== EXERCISE ==
Reproduce the entries below character for character.

+ + + +

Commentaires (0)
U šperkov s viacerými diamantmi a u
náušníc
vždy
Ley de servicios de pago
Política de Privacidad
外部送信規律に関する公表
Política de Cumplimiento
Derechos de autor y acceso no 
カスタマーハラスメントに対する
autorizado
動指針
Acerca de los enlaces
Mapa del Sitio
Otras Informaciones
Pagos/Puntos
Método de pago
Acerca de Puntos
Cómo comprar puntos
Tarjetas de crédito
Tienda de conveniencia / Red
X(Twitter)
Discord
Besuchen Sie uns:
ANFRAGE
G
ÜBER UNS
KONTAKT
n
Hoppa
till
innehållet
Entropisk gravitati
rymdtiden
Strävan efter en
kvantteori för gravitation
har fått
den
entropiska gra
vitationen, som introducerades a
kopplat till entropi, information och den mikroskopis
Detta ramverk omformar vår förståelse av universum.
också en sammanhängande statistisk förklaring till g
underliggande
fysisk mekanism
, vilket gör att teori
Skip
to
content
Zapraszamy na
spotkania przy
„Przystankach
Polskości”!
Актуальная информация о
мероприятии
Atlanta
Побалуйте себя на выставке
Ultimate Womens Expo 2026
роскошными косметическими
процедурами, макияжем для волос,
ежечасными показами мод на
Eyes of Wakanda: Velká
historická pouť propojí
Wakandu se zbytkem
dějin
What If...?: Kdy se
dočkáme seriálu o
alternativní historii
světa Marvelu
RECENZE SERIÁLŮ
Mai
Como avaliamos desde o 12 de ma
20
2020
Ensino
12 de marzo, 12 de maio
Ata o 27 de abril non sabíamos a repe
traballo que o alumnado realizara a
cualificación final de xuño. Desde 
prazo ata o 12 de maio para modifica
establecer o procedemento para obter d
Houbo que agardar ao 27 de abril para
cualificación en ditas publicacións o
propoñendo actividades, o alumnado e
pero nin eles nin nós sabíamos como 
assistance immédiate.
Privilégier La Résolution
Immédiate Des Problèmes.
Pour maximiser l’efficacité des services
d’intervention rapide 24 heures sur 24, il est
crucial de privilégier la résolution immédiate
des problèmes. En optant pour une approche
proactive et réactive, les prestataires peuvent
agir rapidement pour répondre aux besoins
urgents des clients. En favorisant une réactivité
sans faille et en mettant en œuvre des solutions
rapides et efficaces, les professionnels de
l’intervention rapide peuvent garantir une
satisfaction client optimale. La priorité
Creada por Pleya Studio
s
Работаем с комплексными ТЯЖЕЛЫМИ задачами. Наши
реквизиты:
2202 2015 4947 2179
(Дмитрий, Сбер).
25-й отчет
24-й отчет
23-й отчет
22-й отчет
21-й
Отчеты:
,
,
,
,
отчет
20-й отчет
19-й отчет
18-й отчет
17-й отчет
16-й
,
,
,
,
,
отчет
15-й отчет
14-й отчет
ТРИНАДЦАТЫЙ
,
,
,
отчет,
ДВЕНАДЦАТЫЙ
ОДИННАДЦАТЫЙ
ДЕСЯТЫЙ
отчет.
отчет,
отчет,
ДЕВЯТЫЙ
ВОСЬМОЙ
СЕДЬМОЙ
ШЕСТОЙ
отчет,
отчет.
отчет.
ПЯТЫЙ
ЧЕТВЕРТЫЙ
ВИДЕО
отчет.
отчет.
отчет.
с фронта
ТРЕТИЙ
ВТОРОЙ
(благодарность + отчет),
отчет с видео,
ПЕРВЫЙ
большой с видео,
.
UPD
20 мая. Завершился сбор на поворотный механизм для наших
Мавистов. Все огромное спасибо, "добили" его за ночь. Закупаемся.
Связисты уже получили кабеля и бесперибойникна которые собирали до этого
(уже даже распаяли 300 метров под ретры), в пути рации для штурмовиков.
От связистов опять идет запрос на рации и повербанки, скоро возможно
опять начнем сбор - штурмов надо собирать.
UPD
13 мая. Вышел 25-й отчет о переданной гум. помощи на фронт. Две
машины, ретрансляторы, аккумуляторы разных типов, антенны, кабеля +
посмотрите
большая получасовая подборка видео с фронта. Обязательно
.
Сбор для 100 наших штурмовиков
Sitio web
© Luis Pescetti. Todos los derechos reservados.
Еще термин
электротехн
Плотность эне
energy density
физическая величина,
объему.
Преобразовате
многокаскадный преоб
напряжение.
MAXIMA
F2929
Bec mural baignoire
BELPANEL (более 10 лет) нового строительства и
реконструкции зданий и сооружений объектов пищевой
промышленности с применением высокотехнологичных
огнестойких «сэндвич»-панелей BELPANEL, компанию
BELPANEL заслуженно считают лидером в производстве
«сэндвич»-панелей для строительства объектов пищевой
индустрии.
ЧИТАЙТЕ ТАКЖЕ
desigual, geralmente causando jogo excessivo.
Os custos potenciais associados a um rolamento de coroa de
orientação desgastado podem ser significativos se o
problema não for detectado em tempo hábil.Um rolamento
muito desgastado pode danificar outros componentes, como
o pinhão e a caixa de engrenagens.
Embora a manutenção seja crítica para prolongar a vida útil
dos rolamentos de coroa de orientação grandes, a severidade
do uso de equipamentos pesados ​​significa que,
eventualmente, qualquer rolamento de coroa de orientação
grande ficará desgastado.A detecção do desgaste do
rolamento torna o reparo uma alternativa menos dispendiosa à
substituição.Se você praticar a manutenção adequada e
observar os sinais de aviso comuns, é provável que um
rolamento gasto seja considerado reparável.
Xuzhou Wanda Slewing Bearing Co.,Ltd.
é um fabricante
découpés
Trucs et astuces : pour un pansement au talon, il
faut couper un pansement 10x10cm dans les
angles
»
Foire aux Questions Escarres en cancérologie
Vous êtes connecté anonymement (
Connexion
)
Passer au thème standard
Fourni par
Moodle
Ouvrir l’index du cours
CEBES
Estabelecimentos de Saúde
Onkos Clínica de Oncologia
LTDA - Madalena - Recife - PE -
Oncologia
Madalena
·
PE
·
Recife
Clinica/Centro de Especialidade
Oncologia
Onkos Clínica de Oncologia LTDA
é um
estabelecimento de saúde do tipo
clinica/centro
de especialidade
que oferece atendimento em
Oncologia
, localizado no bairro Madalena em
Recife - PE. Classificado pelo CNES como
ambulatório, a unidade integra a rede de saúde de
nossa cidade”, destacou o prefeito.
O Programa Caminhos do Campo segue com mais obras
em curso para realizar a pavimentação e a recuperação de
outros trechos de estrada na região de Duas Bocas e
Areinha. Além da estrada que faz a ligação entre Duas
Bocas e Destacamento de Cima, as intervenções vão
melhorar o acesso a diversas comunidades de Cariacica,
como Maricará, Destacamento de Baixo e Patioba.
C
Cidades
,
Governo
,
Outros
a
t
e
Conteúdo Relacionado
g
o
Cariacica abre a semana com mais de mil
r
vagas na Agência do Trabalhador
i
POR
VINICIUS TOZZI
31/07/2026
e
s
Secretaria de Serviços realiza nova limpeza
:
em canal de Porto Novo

+ + + +

== TASK SOLUTION ==
Commentaires (0)
U šperkov s viacerými diamantmi a u
náušníc
vždy
Ley de servicios de pago
Política de Privacidad
外部送信規律に関する公表
Política de Cumplimiento
Derechos de autor y acceso no 
カスタマーハラスメントに対する
autorizado
動指針
Acerca de los enlaces
Mapa del Sitio
Otras Informaciones
Pagos/Puntos
Método de pago
Acerca de Puntos
Cómo comprar puntos
Tarjetas de crédito
Tienda de conveniencia / Red
X(Twitter)
Discord
Besuchen Sie uns:
ANFRAGE
G
ÜBER UNS
KONTAKT
n
Hoppa
till
innehållet
Entropisk gravitati
rymdtiden
Strävan efter en
kvantteori för gravitation
har fått
den
entropiska gra
vitationen, som introducerades a
kopplat till entropi, information och den mikroskopis
Detta ramverk omformar vår förståelse av universum.
också en sammanhängande statistisk förklaring till g
underliggande
fysisk mekanism
, vilket gör att teori
Skip
to
content
Zapraszamy na
spotkania przy
„Przystankach
Polskości”!
Актуальная информация о
мероприятии
Atlanta
Побалуйте себя на выставке
Ultimate Womens Expo 2026
роскошными косметическими
процедурами, макияжем для волос,
ежечасными показами мод на
Eyes of Wakanda: Velká
historická pouť propojí
Wakandu se zbytkem
dějin
What If...?: Kdy se
dočkáme seriálu o
alternativní historii
světa Marvelu
RECENZE SERIÁLŮ
Mai
Como avaliamos desde o 12 de ma
20
2020
Ensino
12 de marzo, 12 de maio
Ata o 27 de abril non sabíamos a repe
traballo que o alumnado realizara a
cualificación final de xuño. Desde 
prazo ata o 12 de maio para modifica
establecer o procedemento para obter d
Houbo que agardar ao 27 de abril para
cualificación en ditas publicacións o
propoñendo actividades, o alumnado e
pero nin eles nin nós sabíamos como 
assistance immédiate.
Privilégier La Résolution
Immédiate Des Problèmes.
Pour maximiser l’efficacité des services
d’intervention rapide 24 heures sur 24, il est
crucial de privilégier la résolution immédiate
des problèmes. En optant pour une approche
proactive et réactive, les prestataires peuvent
agir rapidement pour répondre aux besoins
urgents des clients. En favorisant une réactivité
sans faille et en mettant en œuvre des solutions
rapides et efficaces, les professionnels de
l’intervention rapide peuvent garantir une
satisfaction client optimale. La priorité
Creada por Pleya Studio
s
Работаем с комплексными ТЯЖЕЛЫМИ задачами. Наши
реквизиты:
2202 2015 4947 2179
(Дмитрий, Сбер).
25-й отчет
24-й отчет
23-й отчет
22-й отчет
21-й
Отчеты:
,
,
,
,
отчет
20-й отчет
19-й отчет
18-й отчет
17-й отчет
16-й
,
,
,
,
,
отчет
15-й отчет
14-й отчет
ТРИНАДЦАТЫЙ
,
,
,
отчет,
ДВЕНАДЦАТЫЙ
ОДИННАДЦАТЫЙ
ДЕСЯТЫЙ
отчет.
отчет,
отчет,
ДЕВЯТЫЙ
ВОСЬМОЙ
СЕДЬМОЙ
ШЕСТОЙ
отчет,
отчет.
отчет.
ПЯТЫЙ
ЧЕТВЕРТЫЙ
ВИДЕО
отчет.
отчет.
отчет.
с фронта
ТРЕТИЙ
ВТОРОЙ
(благодарность + отчет),
отчет с видео,
ПЕРВЫЙ
большой с видео,
.
UPD
20 мая. Завершился сбор на поворотный механизм для наших
Мавистов. Все огромное спасибо, "добили" его за ночь. Закупаемся.
Связисты уже получили кабеля и бесперибойникна которые собирали до этого
(уже даже распаяли 300 метров под ретры), в пути рации для штурмовиков.
От связистов опять идет запрос на рации и повербанки, скоро возможно
опять начнем сбор - штурмов надо собирать.
UPD
13 мая. Вышел 25-й отчет о переданной гум. помощи на фронт. Две
машины, ретрансляторы, аккумуляторы разных типов, антенны, кабеля +
посмотрите
большая получасовая подборка видео с фронта. Обязательно
.
Сбор для 100 наших штурмовиков
Sitio web
© Luis Pescetti. Todos los derechos reservados.
Еще термин
электротехн
Плотность эне
energy density
физическая величина,
объему.
Преобразовате
многокаскадный преоб
напряжение.
MAXIMA
F2929
Bec mural baignoire
BELPANEL (более 10 лет) нового строительства и
реконструкции зданий и сооружений объектов пищевой
промышленности с применением высокотехнологичных
огнестойких «сэндвич»-панелей BELPANEL, компанию
BELPANEL заслуженно считают лидером в производстве
«сэндвич»-панелей для строительства объектов пищевой
индустрии.
ЧИТАЙТЕ ТАКЖЕ
desigual, geralmente causando jogo excessivo.
Os custos potenciais associados a um rolamento de coroa de
orientação desgastado podem ser significativos se o
problema não for detectado em tempo hábil.Um rolamento
muito desgastado pode danificar outros componentes, como
o pinhão e a caixa de engrenagens.
Embora a manutenção seja crítica para prolongar a vida útil
dos rolamentos de coroa de orientação grandes, a severidade
do uso de equipamentos pesados ​​significa que,
eventualmente, qualquer rolamento de coroa de orientação
grande ficará desgastado.A detecção do desgaste do
rolamento torna o reparo uma alternativa menos dispendiosa à
substituição.Se você praticar a manutenção adequada e
observar os sinais de aviso comuns, é provável que um
rolamento gasto seja considerado reparável.
Xuzhou Wanda Slewing Bearing Co.,Ltd.
é um fabricante
découpés
Trucs et astuces : pour un pansement au talon, il
faut couper un pansement 10x10cm dans les
angles
»
Foire aux Questions Escarres en cancérologie
Vous êtes connecté anonymement (
Connexion
)
Passer au thème standard
Fourni par
Moodle
Ouvrir l’index du cours
CEBES
Estabelecimentos de Saúde
Onkos Clínica de Oncologia
LTDA - Madalena - Recife - PE -
Oncologia
Madalena
·
PE
·
Recife
Clinica/Centro de Especialidade
Oncologia
Onkos Clínica de Oncologia LTDA
é um
estabelecimento de saúde do tipo
clinica/centro
de especialidade
que oferece atendimento em
Oncologia
, localizado no bairro Madalena em
Recife - PE. Classificado pelo CNES como
ambulatório, a unidade integra a rede de saúde de
nossa cidade”, destacou o prefeito.
O Programa Caminhos do Campo segue com mais obras
em curso para realizar a pavimentação e a recuperação de
outros trechos de estrada na região de Duas Bocas e
Areinha. Além da estrada que faz a ligação entre Duas
Bocas e Destacamento de Cima, as intervenções vão
melhorar o acesso a diversas comunidades de Cariacica,
como Maricará, Destacamento de Baixo e Patioba.
C
Cidades
,
Governo
,
Outros
a
t
e
Conteúdo Relacionado
g
o
Cariacica abre a semana com mais de mil
r
vagas na Agência do Trabalhador
i
POR
VINICIUS TOZZI
31/07/2026
e
s
Secretaria de Serviços realiza nova limpeza
:
em canal de Porto Novo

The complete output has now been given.